On the east periphery of the Fountain Garden, Magic Carpet Spirea (Spiraea japonica 'Magic Carpet') is the centerpiece of this image: its gold foliage adorned with pink flowers. Gold Thread (foreground right) and Vintage Gold (back left) are two cultivars of evergreen with golden foliage in the scene too -- both are cultivars of Sawara False Cypress (Chamaecyparis pisifera 'Filifera'). The wonderful rose to the left is Blush Knockout Rose, which never seems to get tiresome like its sister cultivars.
Yes, there are even gold leaved trees -- if you walk to the northeast of the Fountain Garden you will see the beginnings of one of the best: Golden Southern Catalpa (Catalpa bignonoides 'Aurea') which someday will reach 50 feet and have marvelous white flowers in early summer. The large leaves create a coarse, tropical texture in the landscape.
Like a beacon northeast of the Visitor Center, perhaps the largest of all gold-leaved plants is the Gold Rush Dawn Redwood (Metasequoia glyptostroboides 'Ogon'). One day this tree may be close to 100 feet tall! What a beacon in the landscape already with shocking Diabolo Ninebark to its side. The fine-textured needles are a very sharp contrast to many broad-leaved trees.

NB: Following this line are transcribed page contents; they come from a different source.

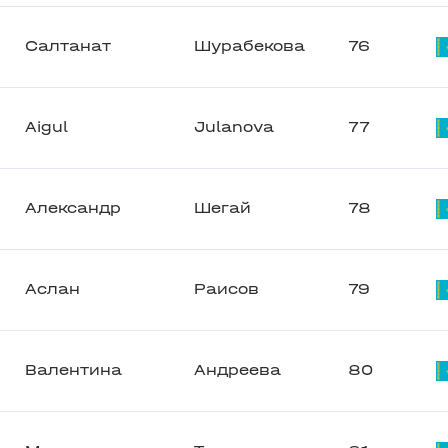
Салтанат
Шурабекова
76
Aigul
Julanova
77
Александр
Шегай
78
Аслан
Раисов
79
Валентина
Андреева
80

Two goldies can also be seen just outside the north doors of the Visitor Center: Frisia Black Locust (Robinia pseudoacacia 'Frisia') and Gold Drop Arborvitae (Thuja occidentalis 'Gold Drop'). Frisia Black Locust may be the only gardenworthy cultivar of a Missouri native plant that is usually a thug in the garden -- the species usually runs and suckers profusely. Frisia has not been problematic that way here or at the Kauffman Memorial Garden but it does suffer from borers which limit the lifespan of the tree. Gold Drop Arborvitae is considered one of, if not thee best gold arbos but is very difficult to procure. We can thank Marvin Snyder (past president of the American Conifer Society) for the specimen depicted.
This sprawly gold leaved shrub is Dream Catcher Beauty Bush (Kolkwitzia amabilis 'Maradco'). We were about to throw this shrub away but as it has established itself I have forgiven its initial bad looks as a youngster and now wait for it to bloom. Give this shrub time to establish itself -- the wall behind it protects it from the hottest rays of the afternoon sun which can scorch its golden leaves.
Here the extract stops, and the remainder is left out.